I realize that most herbivores tend to reproduce more than would be ideal if they weren't getting killed off. A species which does not reproduce enough would usually become extinct sooner or later- so most animals have a tendency to overpopulate. What I have in mind is to artificially control the breeding of wild (or semi-wild) herbivores in limited areas. This would not (at this point) be practical large-scale, as it is labor-intensive, involving either regular doses of some sort of contraceptive preparation by injection or feeding, or else surgically sterilizing some of the animals.
The Earth seeks balance and part of that balance involves the death and consumption of organisms so that other organisms may live. Predators prey on the sick, weak and infirm.
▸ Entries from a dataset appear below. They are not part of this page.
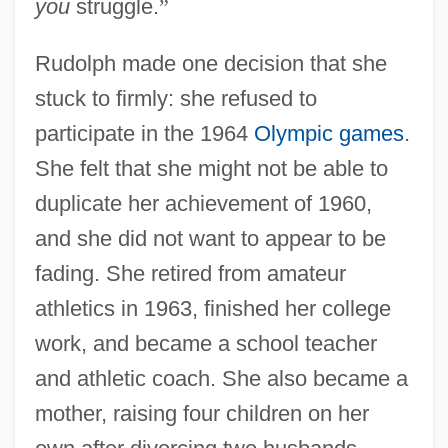
you
struggle.
”
Rudolph made one decision that she
stuck to firmly: she refused to
participate in the 1964
Olympic games
.
She felt that she might not be able to
duplicate her achievement of 1960,
and she did not want to appear to be
fading. She retired from amateur
athletics in 1963, finished her college
work, and became a school teacher
and athletic coach. She also became a
mother, raising four children on her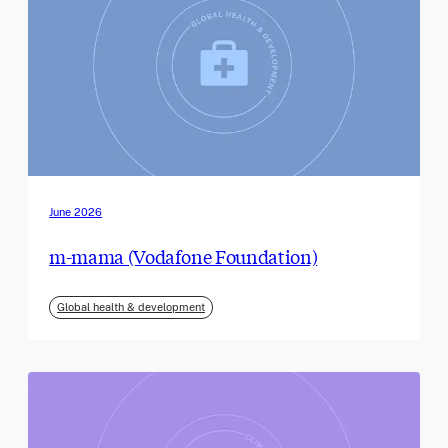
June 2026
m-mama (Vodafone Foundation)
Global health & development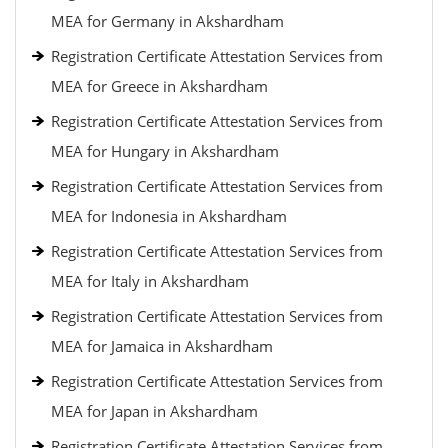
MEA for Germany in Akshardham
Registration Certificate Attestation Services from
MEA for Greece in Akshardham
Registration Certificate Attestation Services from
MEA for Hungary in Akshardham
Registration Certificate Attestation Services from
MEA for Indonesia in Akshardham
Registration Certificate Attestation Services from
MEA for Italy in Akshardham
Registration Certificate Attestation Services from
MEA for Jamaica in Akshardham
Registration Certificate Attestation Services from
MEA for Japan in Akshardham
Registration Certificate Attestation Services from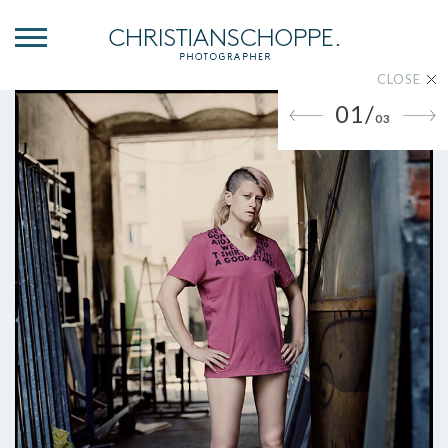
CLOSE
01/
03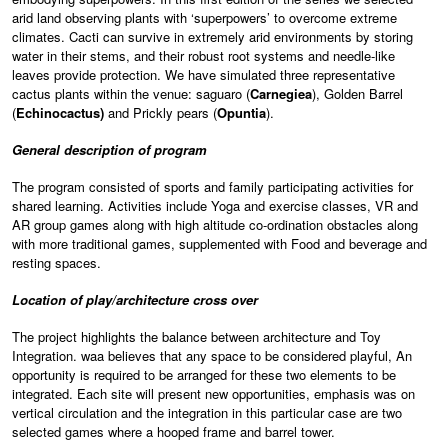
arid land observing plants with ‘superpowers’ to overcome extreme
climates. Cacti can survive in extremely arid environments by storing
water in their stems, and their robust root systems and needle-like
leaves provide protection. We have simulated three representative
cactus plants within the venue: saguaro (
Carnegiea
), Golden Barrel
(
Echinocactus)
and Prickly pears (
Opuntia
).
General description of program
The program consisted of sports and family participating activities for
shared learning. Activities include Yoga and exercise classes, VR and
AR group games along with high altitude co-ordination obstacles along
with more traditional games, supplemented with Food and beverage and
resting spaces.
Location of play/architecture cross over
The project highlights the balance between architecture and Toy
Integration. waa believes that any space to be considered playful, An
opportunity is required to be arranged for these two elements to be
integrated. Each site will present new opportunities, emphasis was on
vertical circulation and the integration in this particular case are two
selected games where a hooped frame and barrel tower.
They kill quickly and consume their prey with the purpose of self survival. Without predators, the prey species would suffer from other ailments and issues such as starvation. As an overall species, they would be denied the ability to have only most adapted and strongest carry their traits to the next generation thus producing even better adapted future generations of that species that have an even better chance of a happy, full life in the wild.
This should not be confused with humans who kill the strong, healthy and beautiful for sport and whimsy often only gathering a trophy and sometimes just the choicest bits of flesh. This results in the species having less of some of its best traits in future generations....
Okay. I think some points here are valid. Nonhuman predators, because they cannot "cheat" with a manufactured weapon, tend to kill individuals who are sick or disabled for some reason. However, it's sometimes just the luck of the draw whether an animal is killed by a predator or escapes. Examples: a herd of wildebeests and zebras crossing a river will be picked off largely at random by crocodiles lying in wait. I think studies of African lions have generally not shown lions to prey mostly on sick animals, although if an animal is obviously injured, they will jump at the chance of an easy kill. Still, if I recall correctly, most lion kills appeared to have been of healthy animals.
I'll have to take issue with the commonly-held idea that nonhuman predators kill more quickly and surely than human hunters. Orca whales apparently differ in their prey preference; some populations are primarily fish eaters; others prefer seals or other small warm-blooded animals. Others go after large whales- and those kills are not pleasant to watch.
Judith Rudnai, in her work "The Social Life Of The Lion", described a male lion feeding on a young antelope intermittently for an hour until the antelope died. It is true that some other kills she witnessed were much faster. More recently, lions have been found to kill elephants sometimes, and such a large animal does not die quickly or easily, even with several lions attacking. As for wolves, it's not unusual for them to make intermittent attacks on a large animal over a long time until their injured victim can be killed.